Update backfill notes

2024-11-08 13:49:57 -08:00 · 2024-11-08 13:49:57 -08:00 · db790605ee
--- a/backfill/2024-11-06-metrics-pings-metric-labels-over-max-length/README.md
+++ b/backfill/2024-11-06-metrics-pings-metric-labels-over-max-length/README.md
@ -80,36 +80,10 @@ ORDER BY
 ## Setting up the Backfill Project

 To grant dataset creation permissions and to get access to `payload_bytes_error`: https://github.com/mozilla-services/cloudops-infra/pull/6055
+This step provided the `payload_bytes_error` data as well as `firefox_desktop` datasets.

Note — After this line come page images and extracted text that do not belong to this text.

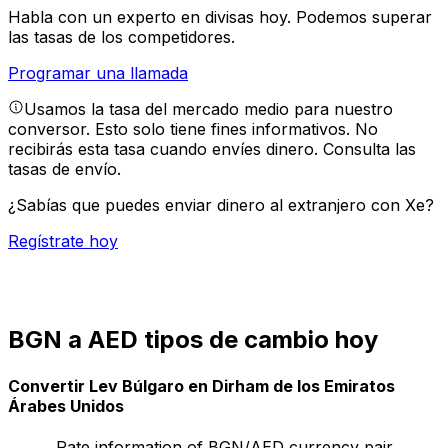
Habla con un experto en divisas hoy.
Podemos superar
las tasas de los competidores.
Programar una llamada
Usamos la tasa del mercado medio para nuestro
conversor. Esto solo tiene fines informativos. No
recibirás esta tasa cuando envíes dinero.
Consulta las
tasas de envío.
¿Sabías que puedes enviar dinero al extranjero con Xe?
Regístrate hoy
BGN a AED tipos de cambio hoy
Convertir Lev Búlgaro en Dirham de los Emiratos
Árabes Unidos
Rate information of BGN/AED currency pair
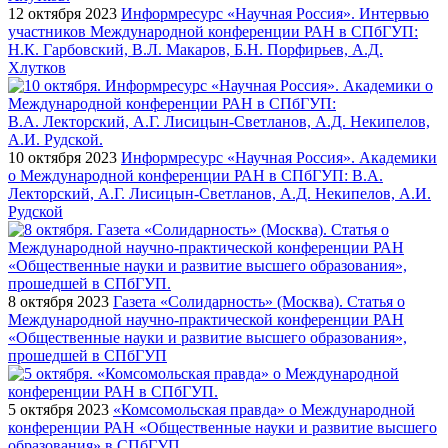
12 октября 2023
Информресурс «Научная Россия». Интервью
участников Международной конференции РАН в СПбГУП:
Н.К. Гарбовский, В.Л. Макаров, Б.Н. Порфирьев, А.Д.
Хлутков
10 октября 2023
Информресурс «Научная Россия». Академики
о Международной конференции РАН в СПбГУП: В.А.
Лекторский, А.Г. Лисицын-Светланов, А.Д. Некипелов, А.И.
Рудской
8 октября 2023
Газета «Солидарность» (Москва). Статья о
Международной научно-практической конференции РАН
«Общественные науки и развитие высшего образования»,
прошедшей в СПбГУП
5 октября 2023
«Комсомольская правда» о Международной
конференции РАН «Общественные науки и развитие высшего
образования» в СПбГУП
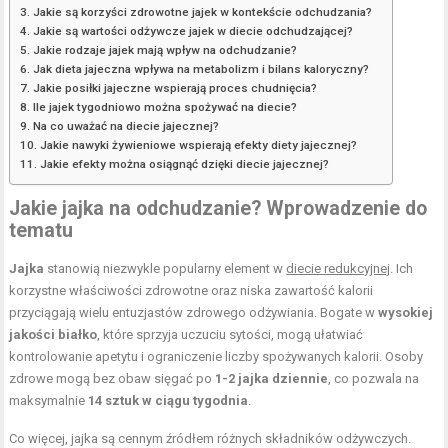
Jakie są korzyści zdrowotne jajek w kontekście odchudzania?
Jakie są wartości odżywcze jajek w diecie odchudzającej?
Jakie rodzaje jajek mają wpływ na odchudzanie?
Jak dieta jajeczna wpływa na metabolizm i bilans kaloryczny?
Jakie posiłki jajeczne wspierają proces chudnięcia?
Ile jajek tygodniowo można spożywać na diecie?
Na co uważać na diecie jajecznej?
Jakie nawyki żywieniowe wspierają efekty diety jajecznej?
Jakie efekty można osiągnąć dzięki diecie jajecznej?
Jakie jajka na odchudzanie? Wprowadzenie do
tematu
Jajka
stanowią niezwykle popularny element w
diecie redukcyjnej
. Ich
korzystne właściwości zdrowotne oraz niska zawartość kalorii
przyciągają wielu entuzjastów zdrowego odżywiania. Bogate w
wysokiej
jakości białko
, które sprzyja uczuciu sytości, mogą ułatwiać
kontrolowanie apetytu i ograniczenie liczby spożywanych kalorii. Osoby
zdrowe mogą bez obaw sięgać po
1-2 jajka dziennie
, co pozwala na
maksymalnie
14 sztuk w ciągu tygodnia
.
Co więcej, jajka są cennym źródłem różnych składników odżywczych.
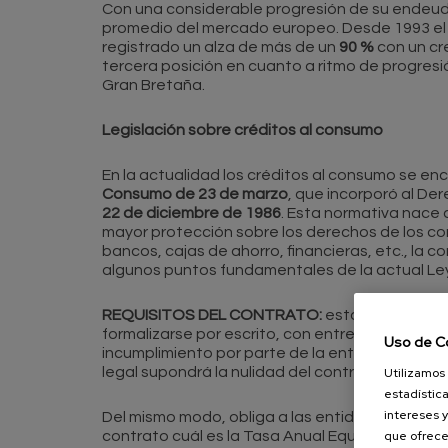
Con una considerable progresión de su endeu
promedio del mercado europeo. Desde 1993 el
registrado un alza de más de un
90 %
con un cr
tercera posición en cuanto a ritmo de progresió
Gran Bretaña.
Legislación sobre créditos al consumo
En la actualidad los créditos al consumo se en
Consumo de 23 de marzo
, que incorporó al De
22 de diciembre de 1986
. Esta normativa nace c
mayor protección sobre los derechos de los co
bancos, cajas de ahorro, financieras, etc., la
algunos puntos fundamentales de la actual Le
REQUISITOS DEL CONTRATO:
esta Ley exige q
formalizarse por escrito, con entrega al consu
Uso de C
incumplimiento por parte de la entidad de créd
legal supondrá la nulidad del contrato en su to
Utilizamos 
estadística
intereses y
Del mismo modo, obliga a las entidades de crédi
que ofrece
contrato cuál es la Tasa Anual Equivalente (
T.A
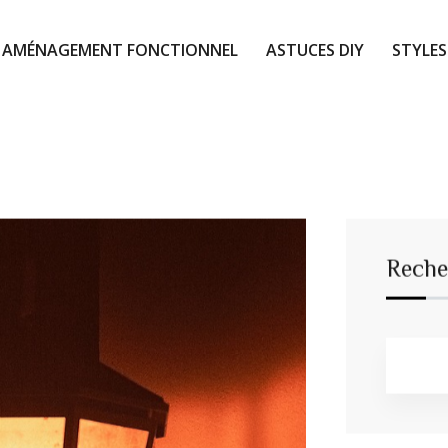
AMÉNAGEMENT FONCTIONNEL
ASTUCES DIY
STYLES
Reche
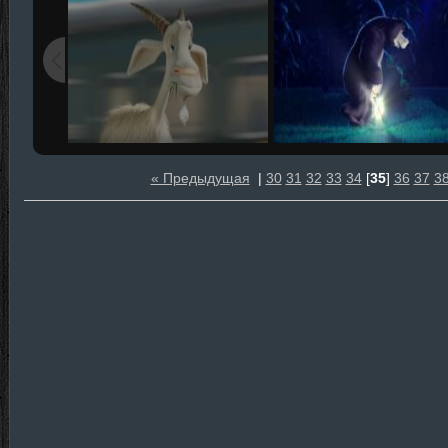
« Предыдущая
|
30
31
32
33
34
[
35
]
36
37
3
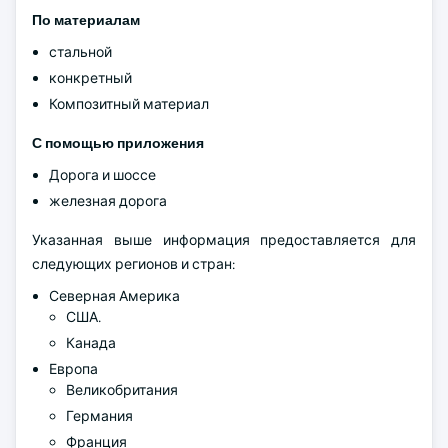
По материалам
стальной
конкретный
Композитный материал
С помощью приложения
Дорога и шоссе
железная дорога
Указанная выше информация предоставляется для
следующих регионов и стран:
Северная Америка
США.
Канада
Европа
Великобритания
Германия
Франция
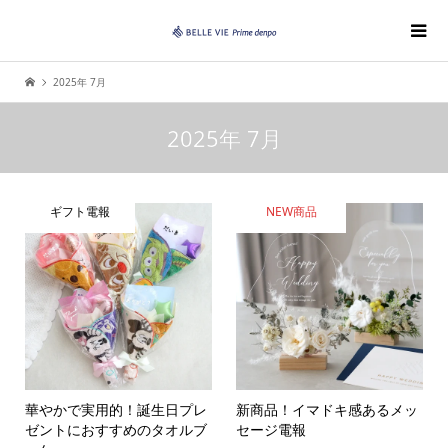
2025年 7月
2025年 7月
ギフト電報
NEW商品
華やかで実用的！誕生日プレ
新商品！イマドキ感あるメッ
ゼントにおすすめのタオルブ
セージ電報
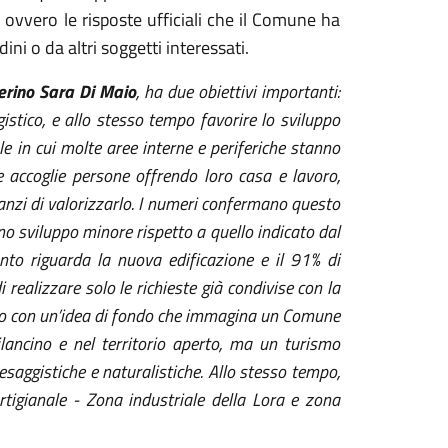
ovvero le risposte ufficiali che il Comune ha
ni o da altri soggetti interessati.
erino Sara Di Maio
, ha due obiettivi importanti:
gistico, e allo stesso tempo favorire lo sviluppo
e in cui molte aree interne e periferiche stanno
accoglie persone offrendo loro casa e lavoro,
anzi di valorizzarlo. I numeri confermano questo
no sviluppo minore rispetto a quello indicato dal
nto riguarda la nuova edificazione e il 91% di
i realizzare solo le richieste già condivise con la
utto con un’idea di fondo che immagina un Comune
lancino e nel territorio aperto, ma un turismo
esaggistiche e naturalistiche. Allo stesso tempo,
artigianale - Zona industriale della Lora e zona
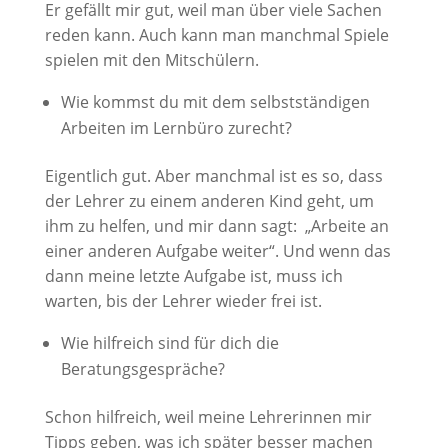
Er gefällt mir gut, weil man über viele Sachen
reden kann. Auch kann man manchmal Spiele
spielen mit den Mitschülern.
Wie kommst du mit dem selbstständigen
Arbeiten im Lernbüro zurecht?
Eigentlich gut. Aber manchmal ist es so, dass
der Lehrer zu einem anderen Kind geht, um
ihm zu helfen, und mir dann sagt: „Arbeite an
einer anderen Aufgabe weiter“. Und wenn das
dann meine letzte Aufgabe ist, muss ich
warten, bis der Lehrer wieder frei ist.
Wie hilfreich sind für dich die
Beratungsgespräche?
Schon hilfreich, weil meine Lehrerinnen mir
Tipps geben, was ich später besser machen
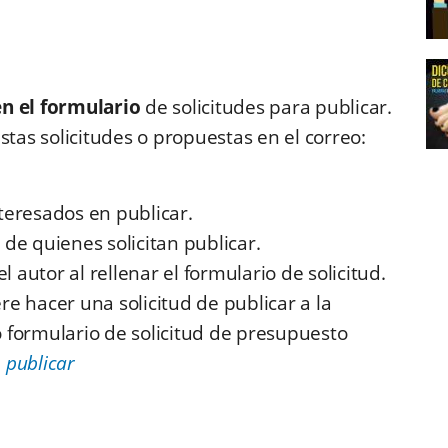
en el formulario
de solicitudes para publicar.
stas solicitudes o propuestas en el correo:
nteresados en publicar.
s
de quienes solicitan publicar.
 autor al rellenar el formulario de solicitud.
ere hacer una solicitud de publicar a la
ro formulario de solicitud de presupuesto
o publicar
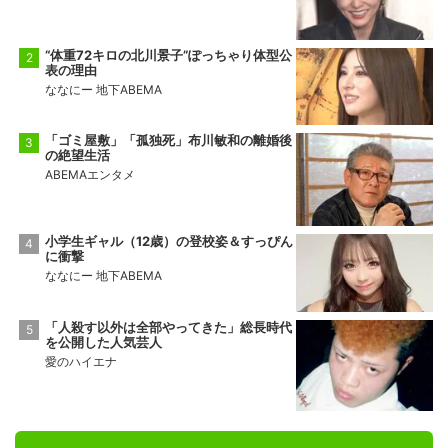
“体重72キロの北川景子”ぽっちゃり体型公
表の理由
ななにー 地下ABEMA
「ゴミ屋敷」「孤独死」布川敏和の離婚後
の絶望生活
ABEMAエンタメ
小学生ギャル（12歳）の登校姿＆すっぴん
に衝撃
ななにー 地下ABEMA
「人殺す以外は全部やってきた」総長時代
を公開した人気芸人
愛のハイエナ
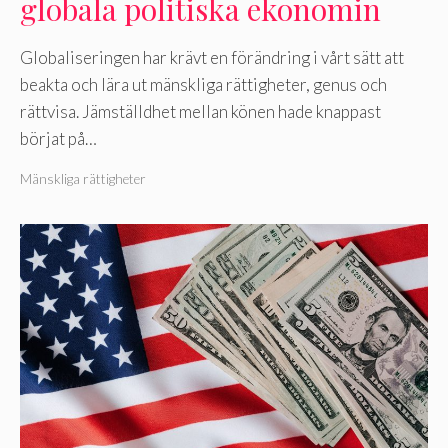
globala politiska ekonomin
Globaliseringen har krävt en förändring i vårt sätt att
beakta och lära ut mänskliga rättigheter, genus och
rättvisa. Jämställdhet mellan könen hade knappast
börjat på…
Mänskliga rättigheter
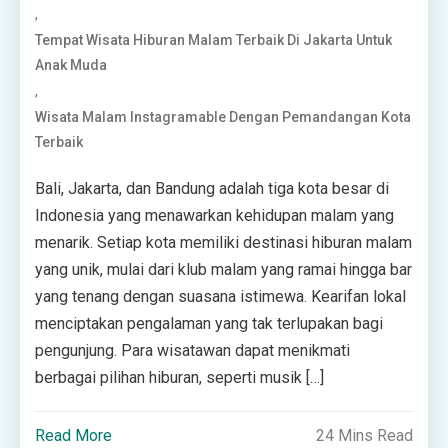
,
Tempat Wisata Hiburan Malam Terbaik Di Jakarta Untuk
Anak Muda
,
Wisata Malam Instagramable Dengan Pemandangan Kota
Terbaik
Bali, Jakarta, dan Bandung adalah tiga kota besar di
Indonesia yang menawarkan kehidupan malam yang
menarik. Setiap kota memiliki destinasi hiburan malam
yang unik, mulai dari klub malam yang ramai hingga bar
yang tenang dengan suasana istimewa. Kearifan lokal
menciptakan pengalaman yang tak terlupakan bagi
pengunjung. Para wisatawan dapat menikmati
berbagai pilihan hiburan, seperti musik […]
Read More
24 Mins Read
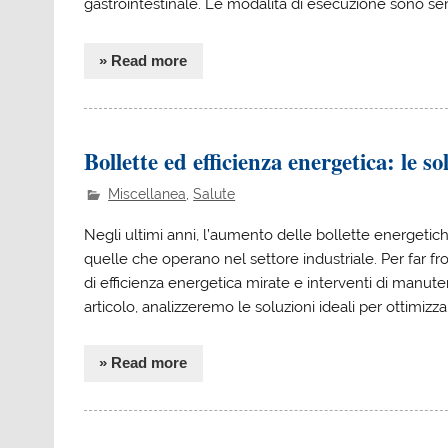
gastrointestinale. Le modalità di esecuzione sono sempl
» Read more
Bollette ed efficienza energetica: le so
Miscellanea
,
Salute
Negli ultimi anni, l’aumento delle bollette energeti
quelle che operano nel settore industriale. Per far fr
di efficienza energetica mirate e interventi di manut
articolo, analizzeremo le soluzioni ideali per ottimizza
» Read more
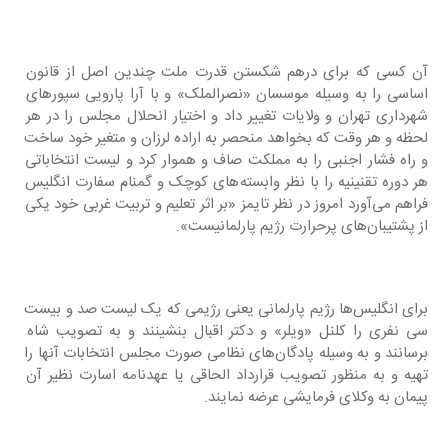
آن کسی که برای درهم شکستن قدرت ملت چندین اصل از قانون 
اساسی را به وسیله موسسان «نصرالملک» و با آرا پارویی سپورهای 
شهرداری تهران و ولایات تغییر داد و اختیار انحلال مجلس را در هر 
لحظه و هر وقت که بخواهد منحصر به اراده لرزان و متغیر خود ساخت 
و راه فشار اجنبی را به مملکت صاف و هموار کرد و لیست انتخاباتی 
هر دوره تقنینیه را با نظر وابسته‌های کوچک و گمنام سفارت انگلیس 
فراهم می‌آورد امروز در نظر تایمز «بر اثر تعلیم و تربیت غربی خود یکی 
از پشتیبان‌های پرحرارت رژیم پارلمانیست».
برای انگلیس‌ها رژیم پارلمانی یعنی رژیمی که یک لیست صد و بیست 
سی نفری را کلنل «ویلر» و دکتر اقبال بنشینند و به تصویب شاه 
برسانند و به وسیله پادگان‌های نظامی صورت مجلس انتخابات آنها را 
تهیه و به منظور تصویب قرارداد الحاقی یا عهدنامه اسارت نظیر آن 
پیمان به وکلای فرمایشی عرضه نمایند.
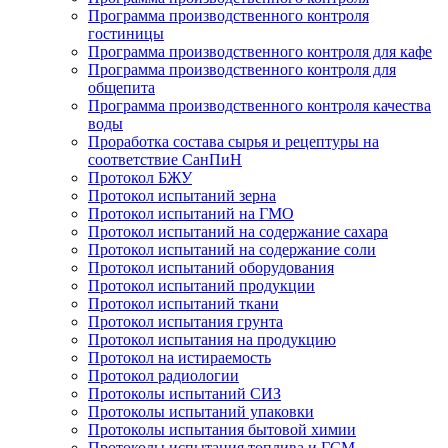
Программа производственного контроля
гостиницы
Программа производственного контроля для кафе
Программа производственного контроля для
общепита
Программа производственного контроля качества
воды
Проработка состава сырья и рецептуры на
соответствие СанПиН
Протокол БЖУ
Протокол испытаний зерна
Протокол испытаний на ГМО
Протокол испытаний на содержание сахара
Протокол испытаний на содержание соли
Протокол испытаний оборудования
Протокол испытаний продукции
Протокол испытаний ткани
Протокол испытания грунта
Протокол испытания на продукцию
Протокол на истираемость
Протокол радиологии
Протоколы испытаний СИЗ
Протоколы испытаний упаковки
Протоколы испытания бытовой химии
Протоколы испытания топлива и ГСМ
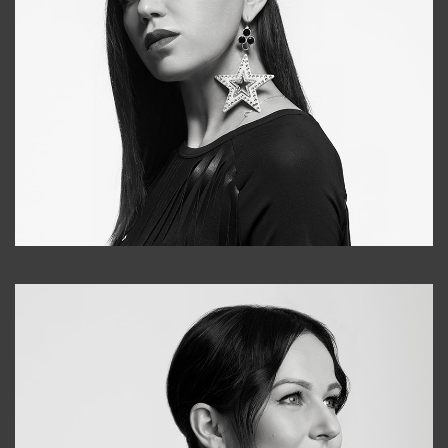
Tonya
+998931718866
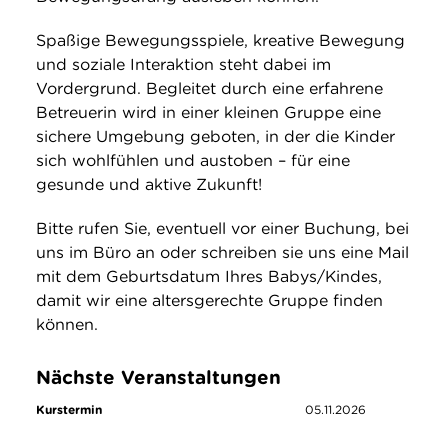
Spaßige Bewegungsspiele, kreative Bewegung
und soziale Interaktion steht dabei im
Vordergrund. Begleitet durch eine erfahrene
Betreuerin wird in einer kleinen Gruppe eine
sichere Umgebung geboten, in der die Kinder
sich wohlfühlen und austoben – für eine
gesunde und aktive Zukunft!
Bitte rufen Sie, eventuell vor einer Buchung, bei
uns im Büro an oder schreiben sie uns eine Mail
mit dem Geburtsdatum Ihres Babys/Kindes,
damit wir eine altersgerechte Gruppe finden
können.
Nächste Veranstaltungen
Kurstermin
05.11.2026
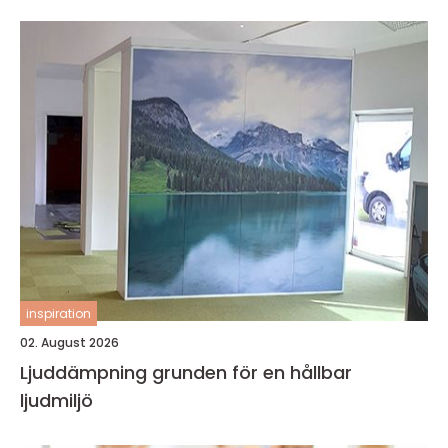
inspiration
02. August 2026
Ljuddämpning grunden för en hållbar
ljudmiljö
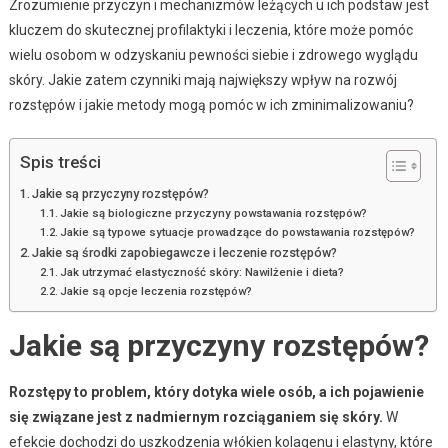
Zrozumienie przyczyn i mechanizmów leżących u ich podstaw jest
kluczem do skutecznej profilaktyki i leczenia, które może pomóc
wielu osobom w odzyskaniu pewności siebie i zdrowego wyglądu
skóry. Jakie zatem czynniki mają największy wpływ na rozwój
rozstępów i jakie metody mogą pomóc w ich zminimalizowaniu?
Spis treści
Jakie są przyczyny rozstępów?
Jakie są biologiczne przyczyny powstawania rozstępów?
Jakie są typowe sytuacje prowadzące do powstawania rozstępów?
Jakie są środki zapobiegawcze i leczenie rozstępów?
Jak utrzymać elastyczność skóry: Nawilżenie i dieta?
Jakie są opcje leczenia rozstępów?
Jakie są przyczyny rozstępów?
Rozstępy to problem, który dotyka wiele osób, a ich pojawienie
się związane jest z nadmiernym rozciąganiem się skóry.
W
efekcie dochodzi do uszkodzenia włókien kolagenu i elastyny, które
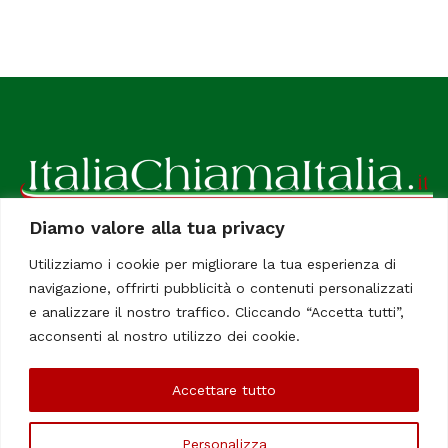
Diamo valore alla tua privacy
ItaliaChiamaItalia, il TUO quotidiano online preferito.
Utilizziamo i cookie per migliorare la tua esperienza di
Dedicato in particolare a tutti gli italiani residenti all'estero.
navigazione, offrirti pubblicità o contenuti personalizzati
Tutti i diritti sono riservati. Quotidiano online indipendente
e analizzare il nostro traffico. Cliccando “Accetta tutti”,
registrato al Tribunale di Civitavecchia, Sezione Stampa e
acconsenti al nostro utilizzo dei cookie.
Informazione. Reg. No. 12/07, Iscrizione al R.O.C No. 200 26
Accettare tutto
Chi Siamo
Contatti
Le Firme
Personalizza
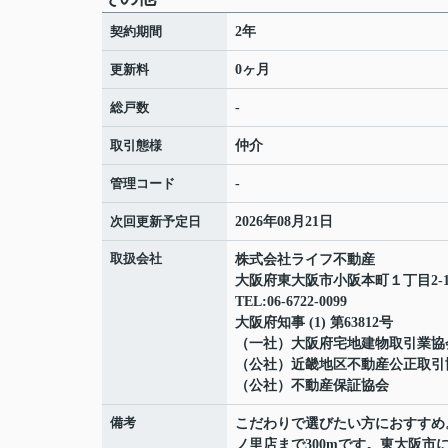
契約期間
2年
更新料
0ヶ月
総戸数
-
取引態様
仲介
管理コード
-
次回更新予定日
2026年08月21日
取扱会社
株式会社ライフ不動産
大阪府東大阪市小阪本町１丁目2-1
TEL:06-6722-0099
大阪府知事 (1) 第63812号
（一社）大阪府宅地建物取引業協
（公社）近畿地区不動産公正取引
（公社）不動産保証協会
備考
こだわりで選びたい方におすすめ
ノ里店まで300mです。東大阪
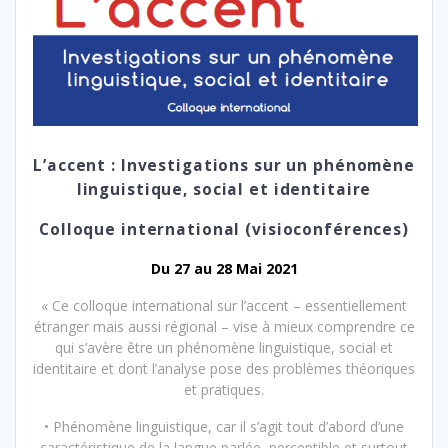
L’accent : Investigations sur un phénomène
linguistique, social et identitaire
Colloque international (visioconférences)
Du 27 au 28 Mai 2021
« Ce colloque international sur l’accent – essentiellement
étranger mais aussi régional – vise à mieux comprendre ce
qui s’avère être un phénomène linguistique, social et
identitaire et dont l’analyse pose des problèmes théoriques
et pratiques.
• Phénomène linguistique, car il s’agit tout d’abord d’une
caractéristique de la langue parlée, perceptible et surtout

 ## Reingest Using Decoder

-To start, we need to create the temporary datasets and tables to use as dataflow input, output, and error.
-We can do that by running the script at 
-[`mirror-prod-tables.sh`](mirror-prod-tables.sh).
-
-This will create the datasets `firefox_desktop_metrics_output`, `firefox_desktop_metrics_deduped`, and 
-`payload_bytes_error_firefox_desktop_metrics`.
-
-We will then create a `payload_bytes_error`-like table with only the rows that we want to reprocess:
-
-```sql
-CREATE TABLE 
-    moz-fx-data-backfill-1.payload_bytes_error_firefox_desktop_metrics.structured_input
-LIKE 
-    moz-fx-data-backfill-1.payload_bytes_error_firefox_desktop_metrics.structured
-AS
-(
-  SELECT 
-    *
-  FROM 
-    `moz-fx-data-shared-prod.payload_bytes_error.structured` 
-  WHERE 
-    DATE(submission_timestamp) BETWEEN "2024-10-25" AND "2024-11-06"
-    AND error_message LIKE 'org.everit.json.schema.ValidationException: #/metrics/% expected maxLength: 61, actual: %'
-    AND document_namespace = "firefox-desktop"
-)
-```
-
 The script in [start_dataflow.sh](start_dataflow.sh)
 will start the dataflow job when run from the `ingestion-beam/` directory in 
 [`gcp-ingestion`](https://github.com/mozilla/gcp-ingestion/tree/main/ingestion-beam).
@ -122,12 +96,10 @@ The dataflow output will have duplicate document ids, so we need to dedupe befor
 similar to copy_deduplicate. We can also check if any document ids already exist in the stable table, just as 
 a safeguard. There are no automation pings, so there's no need to filter like in copy_deduplicate.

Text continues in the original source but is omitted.